A noter : Les revenus de placements perçus en 2017 ne sont pas concernés par cette réforme. Ils seront soumis au barème de l'impôt en 2018, et ils ont en principe subi les prélèvements sociaux (au taux de 15,5 %) lors de leur encaissement.

Les placements concernés par le PFU

L'imposition forfaitaire de 30 % s'appliquerait à l'ensemble des revenus imposables dans la catégorie des revenus de capitaux mobiliers (dividendes et revenus distribués, produits de placement à revenu fixe). L'impôt serait calculé sur le montant brut des revenus, sans l'abattement de 40 % pour les dividendes. Il serait en principe prélevé à la source, lors de l'encaissement des revenus.

Les intérêts des plans épargne-logement et comptes épargne-logement ouverts à compter du 1er janvier 2018 seraient également soumis au PFU, et ce dès la première année. Ils ne profiteraient donc plus de l'exonération d'impôt, temporaire ou définitive, actuellement en vigueur. Quant aux PEL ouverts avant cette date, le PFU s'appliquerait à partir de la 12e année.

Autre mauvaise nouvelle, pour les épargnants fortunés cette fois, les produits des contrats d'assurance-vie de plus de 8 ans seraient aussi soumis au PFU de 30 %, pour leur fraction se rapportant aux avoirs dépassant 150 000 € (tous contrats confondus) et aux versements effectués depuis le 27 septembre 2017 (date de présentation du projet de loi de finances en conseil des ministres). Les produits des contrats attachés aux primes versées avant cette date seraient également soumis au PFU à défaut d'option pour le prélèvement libératoire à 7,5 %. Dans les deux cas, l'abattement annuel de 4 600 € ou 9 200 € serait toutefois maintenu.

Les placements exonérés de PFU

Les intérêts des livrets A, livrets de développements durables (LDD), livrets d'épargne solidaire (LEP) et livrets Jeune devraient continuer à bénéficier d'une exonération totale d'impôt et de prélèvements sociaux.

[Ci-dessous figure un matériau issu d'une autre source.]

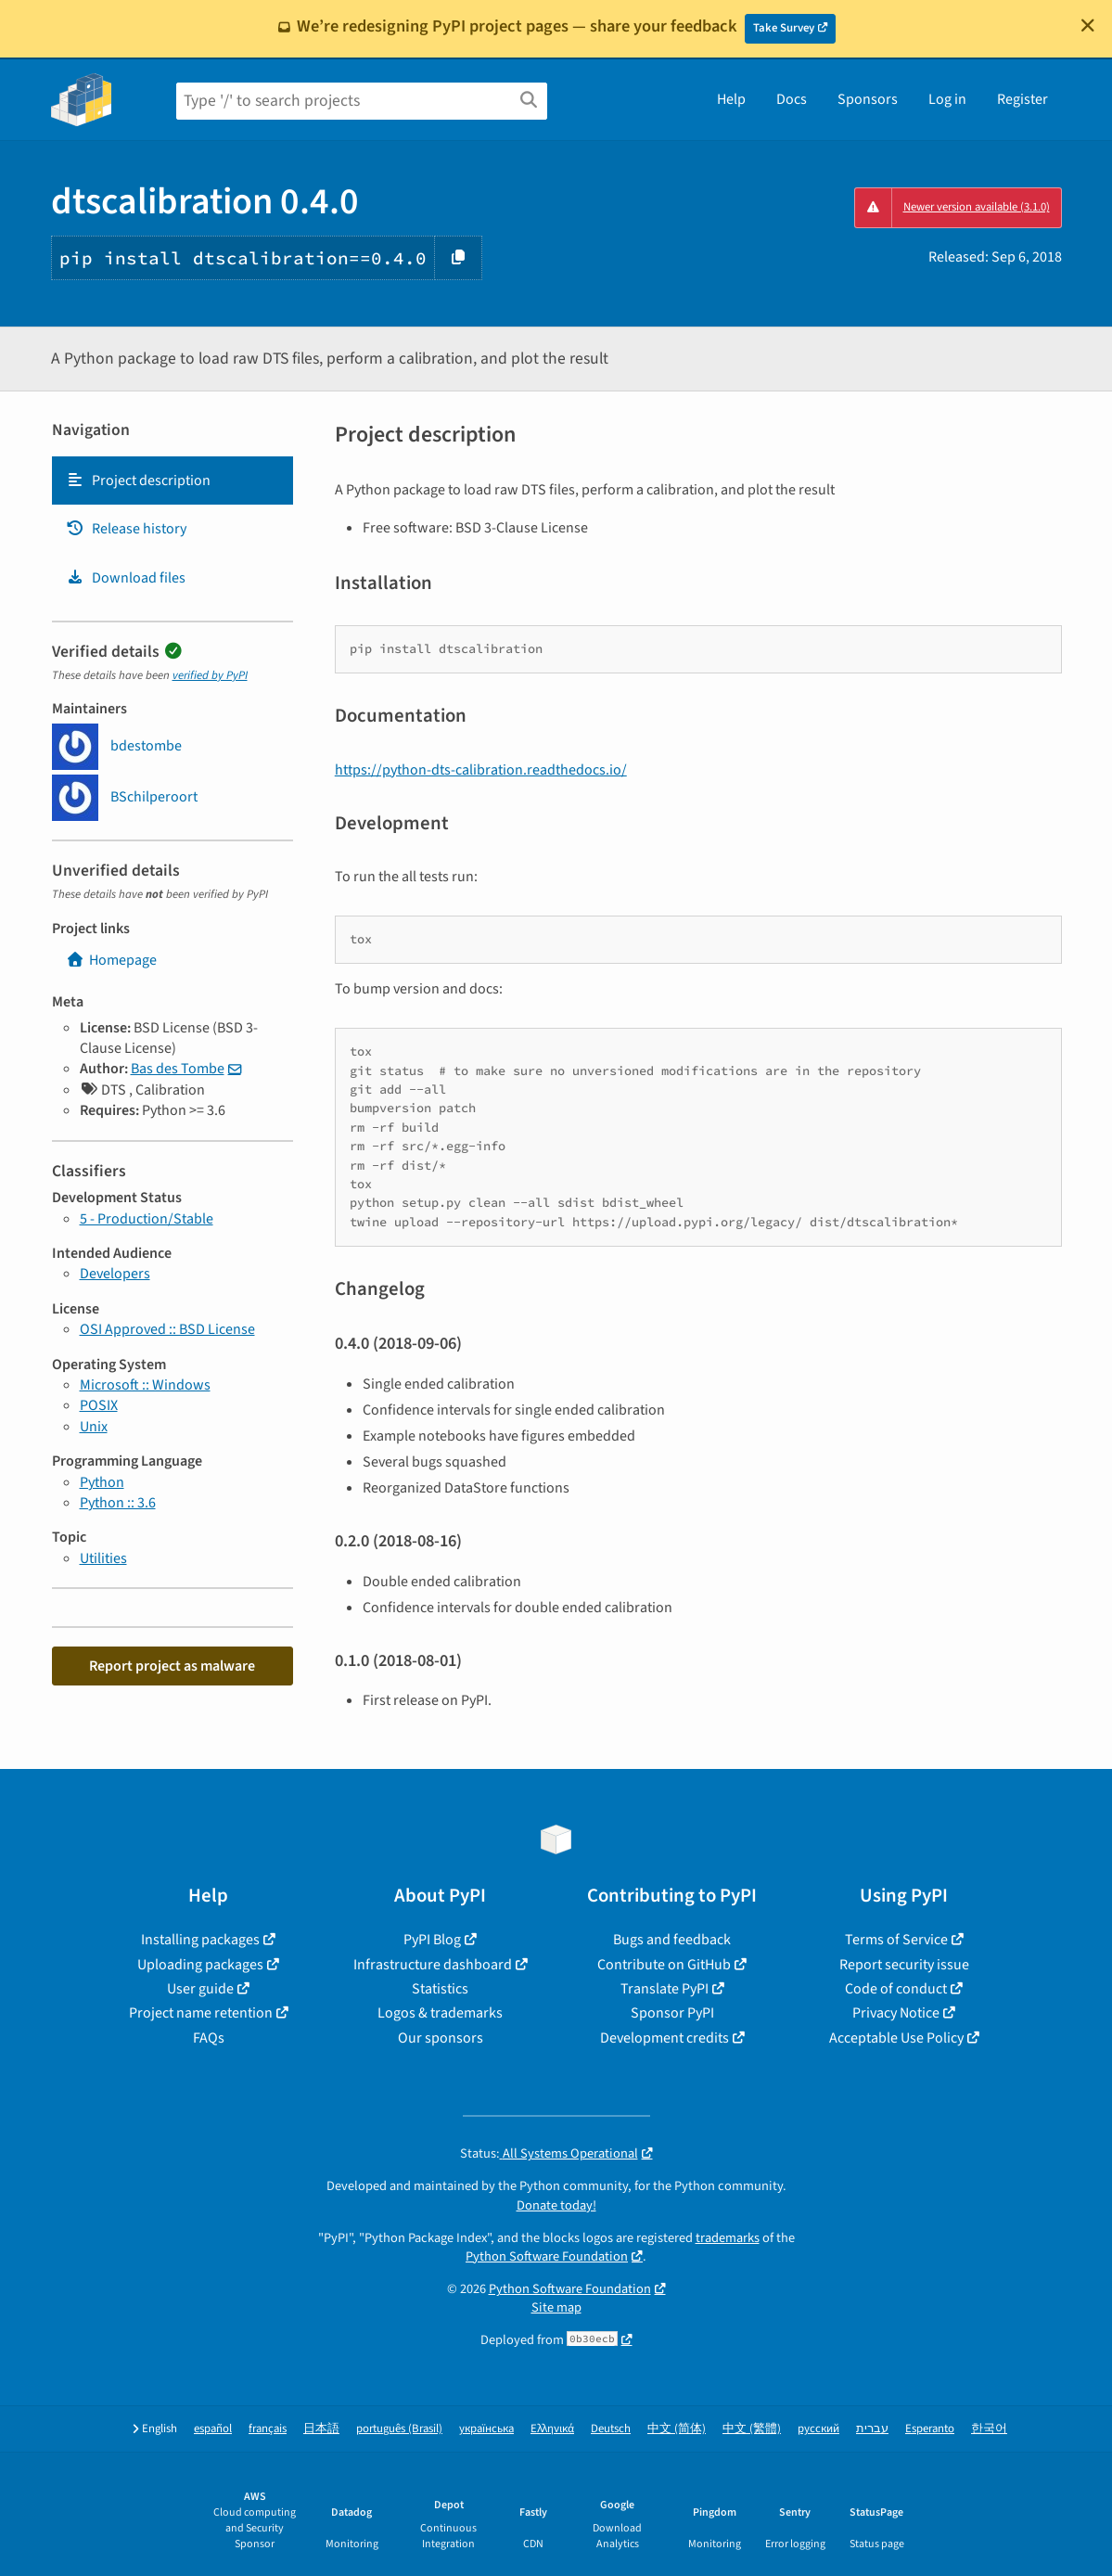  What do you see at coordinates (200, 1964) in the screenshot?
I see `Uploading packages` at bounding box center [200, 1964].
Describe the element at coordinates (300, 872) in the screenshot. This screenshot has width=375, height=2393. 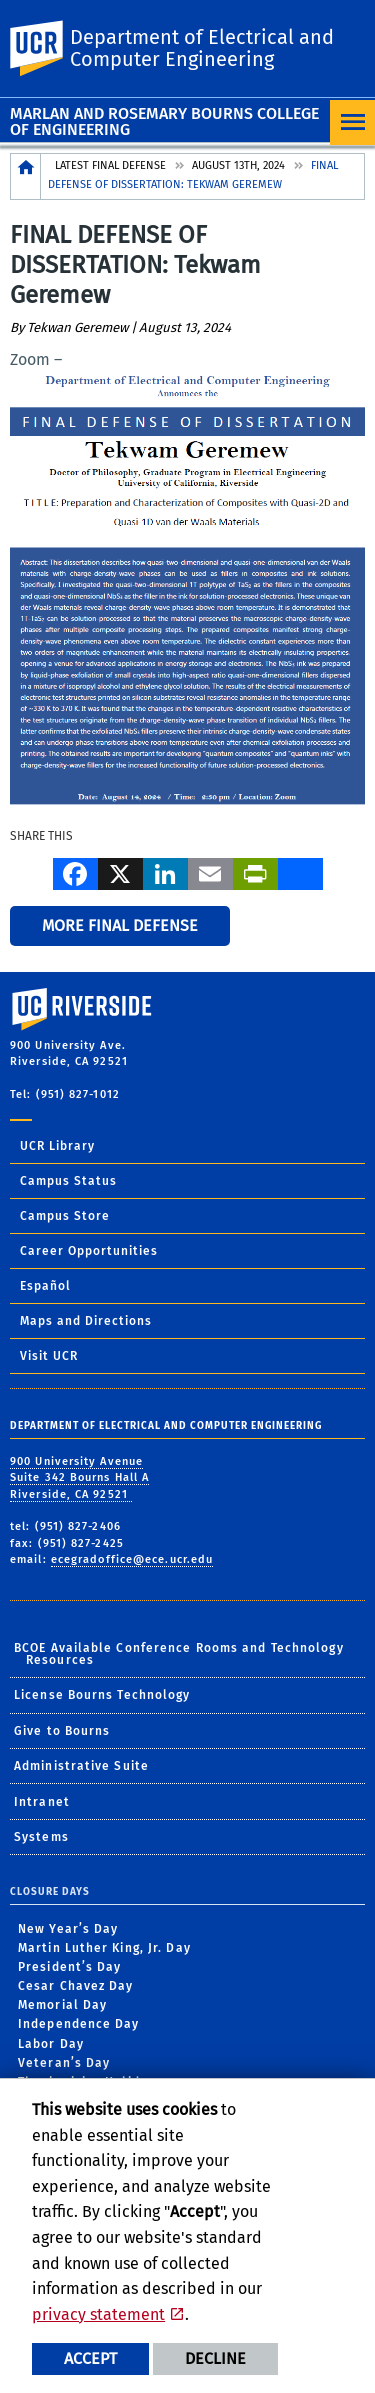 I see `[more options to share]` at that location.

De même, les produits des assurances vie dont l'encours est inférieur à 150 000 € resteraient soumis au barème de l'impôt ou, sur option, à une imposition forfaitaire de 35 %, 15 % ou 7,5 % selon l'ancienneté du contrat (et aux prélèvements sociaux dans les conditions actuelles).

Enfin, le régime de faveur des PEA et PEA-PME serait maintenu, de même que le régime d'imposition forfaitaire obligatoire auxquels sont soumis les revenus d'épargne solidaire et ceux perçus dans un paradis fiscal.

La possibilité de renoncer au PFU

Chaque année, lors du dépôt de leur déclaration de revenus, les contribuables auraient la possibilité d'opter pour l'imposition de leurs revenus de placements de l'année précédente d'après le barème progressif de l'impôt. Cette option serait globale et vaudrait pour l'ensemble de leurs revenus de placement perçus dans l'année, y compris leurs plus-values de cession de titres, lesquelles devraient aussi être soumises au PFU de 30 % à partir de 2018

Dans ce cas, la part du PFU de 30 % correspondant à l'impôt, soit 12,8 %, sera considérée comme un crédit d'impôt déductible du montant de l'impôt sur le revenu à payer par le foyer du contribuable. Les revenus de placement seront alors soumis au barème progressif de l'impôt, dans les conditions actuelles, c'est-à-dire sous déduction de l'abattement de 40 % pour les dividendes.